Una patrulla de los EEUU bajo siglas de ISAF con sus monstruosos vehículos blindados de combate MRAT nos pasa por la izquierda y eso hace que baje la tensión. Ellos son un objetivo, nosotros somos un vehículo anónimo. El tráfico acelera y por fin llegamos a Sarobi, una ciudad bella y llena de vida con un Oasis de ensueño. La retención la habían provocado varios camiones de gran tonelaje en la estrecha pero principal vía de entrada y salida de la ciudad.

Después de Sarobi cruzamos pueblos y aldeas que viven del comercio en la carretera como Shala Kamar, Mohammad Ali Kan, Droonta o Mazar Abad, a través de un desierto de piedras de belleza exquisita y algún pequeño oasis verde y superpoblado. Durante todo el trayecto y a diferencia de los pasos de montaña, vemos muy pocas unidades militares, y sí muchos contingentes paramilitares pro gubernamentales.

A unos cinco quilómetros de Jalalabad el tráfico se intensifica y llegamos a un control de la Policía Nacional Afgana. Hadi me mira serio y los dos volvemos a pensar en lo mismo. Pero no puede ser porque a plena luz del día y tan cerca de Jalalabad sería una locura. Aunque con los Talibán nunca se sabe. Ya sea por locura esquizofrénica o por verdad divina, los tienen muy bien puestos.

Pero a medida que nos acercamos se hace más evidente que sólo es la policía afgana, tan poco profesional como siempre, sujetando los fusiles como si fueran juguetes y con esa desgana que los caracteriza. Minutos después observo el letrero de Jalalabad y entramos en la ciudad, y siento como mi cuerpo se relaja de repente gracias al bajón de adrenalina. Sienta bien sentirse a salvo.

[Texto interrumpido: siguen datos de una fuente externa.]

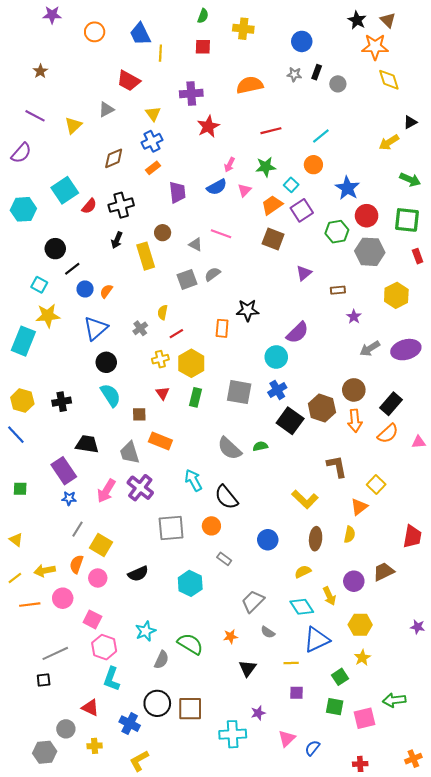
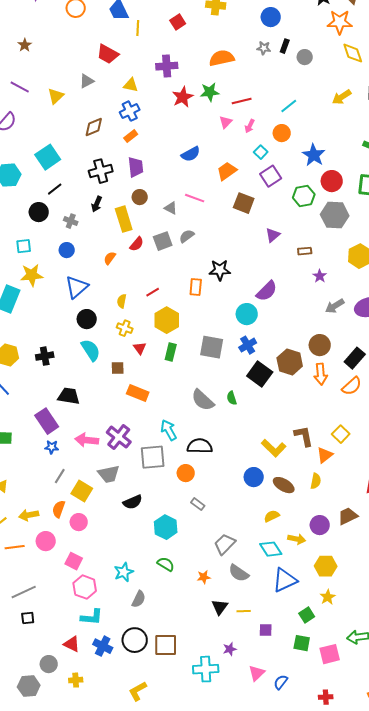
red square: (203, 47) -> (178, 22), turned -35
yellow triangle: (153, 114) -> (131, 85), turned -42
yellow arrow: (389, 142) -> (342, 97), moved
pink arrow: (230, 165) -> (250, 126), moved
green star: (266, 167) -> (210, 92), moved
pink triangle: (244, 190) -> (226, 122), moved
purple trapezoid: (177, 192) -> (136, 167), moved
orange trapezoid: (272, 205) -> (227, 171), moved
red semicircle: (89, 206) -> (137, 244), moved
black line: (72, 269) -> (55, 189), moved
cyan square: (39, 285) -> (24, 246), turned -35
orange semicircle: (106, 291) -> (110, 258), moved
yellow semicircle: (163, 312) -> (122, 301), moved
gray cross: (140, 328) -> (71, 221), moved, turned -32
yellow cross: (160, 359) -> (125, 328), moved, turned 35
green semicircle: (260, 446) -> (232, 398), turned -96
gray trapezoid: (130, 453) -> (109, 474), moved, turned -85
brown L-shape: (337, 466) -> (304, 436), moved
pink arrow: (106, 491) -> (87, 440), turned 65
black semicircle: (226, 497) -> (200, 446), turned 130
gray square: (171, 528) -> (153, 457), moved
brown ellipse: (316, 539) -> (284, 485), turned -65
blue circle: (268, 540) -> (254, 477), moved
black semicircle: (138, 574) -> (133, 502), moved
yellow arrow: (329, 596) -> (297, 539), turned -54
gray semicircle: (268, 632) -> (239, 573), size x1.5
green semicircle: (190, 644) -> (166, 564), moved, size x0.7
gray line: (55, 653) -> (24, 592), moved
yellow line: (291, 663) -> (244, 611), moved
cyan L-shape: (112, 679) -> (92, 617), turned -105
blue cross: (130, 724) -> (103, 646), moved
yellow L-shape: (139, 761) -> (138, 691), moved

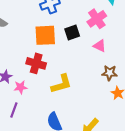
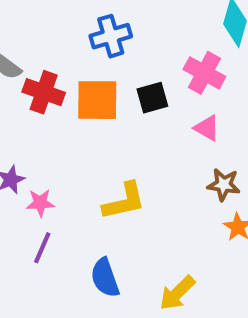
pink cross: (97, 19) -> (204, 73), turned -30
red cross: (36, 63) -> (44, 92), moved
purple line: (14, 110) -> (42, 248), moved

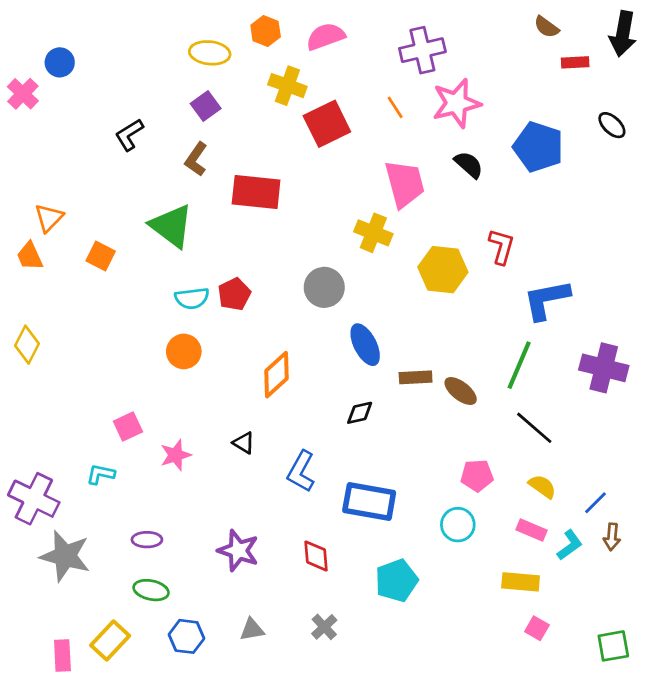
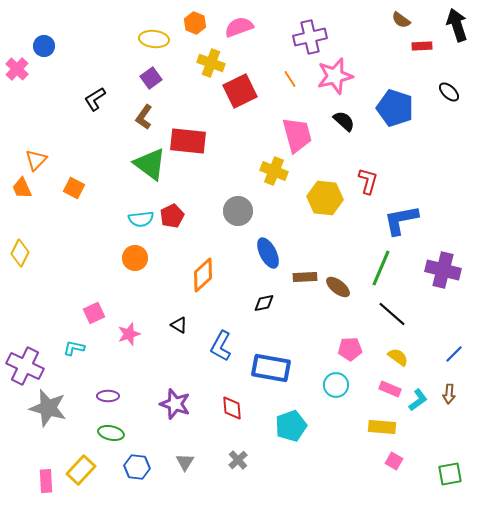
black arrow: (623, 34) -> (457, 25), turned 152
green triangle: (172, 226) -> (150, 164), moved
blue line: (596, 503) -> (454, 354), moved
gray triangle: (252, 630) -> (185, 462), turned -48

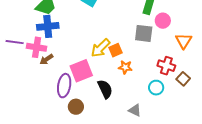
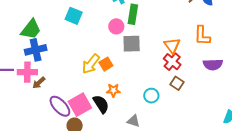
pink circle: (163, 21) -> (116, 26), moved
red cross: (166, 66) -> (172, 62), moved, turned 30
orange star: (125, 67) -> (113, 90), moved
pink square: (81, 71) -> (80, 105), moved
purple ellipse: (64, 86) -> (60, 106), turned -45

Somos afortunados. El viaje de Kabul a Jalalabad a través de la carretera más peligrosa del mundo nos ha dejado sanos y de una pieza. Hemos presenciado accidentes de tráfico y visto las consecuencias de la batalla bélica que todavía se libra en esta carretera maldita. Pero por suerte ningún tiro ha sido disparado o bomba detonada a nuestro paso. Somos afortunados.

Aunque… según la lógica del fotógrafo de guerra un poquito de acción hubiera estado bien. Y a pesar de que esto es algo difícil de entender es la verdad y si uno la expresa con nobleza y sinceridad no tiene porque ofender a nadie.

Pero cuidado, cuidado con lo que deseamos porque a veces se cumple. Y eso es lo que pasó un día después de terminar este viaje, cuando mi peor pesadilla se hizo realidad. Pero eso es una historia que, por desgracia, aún no puedo contar.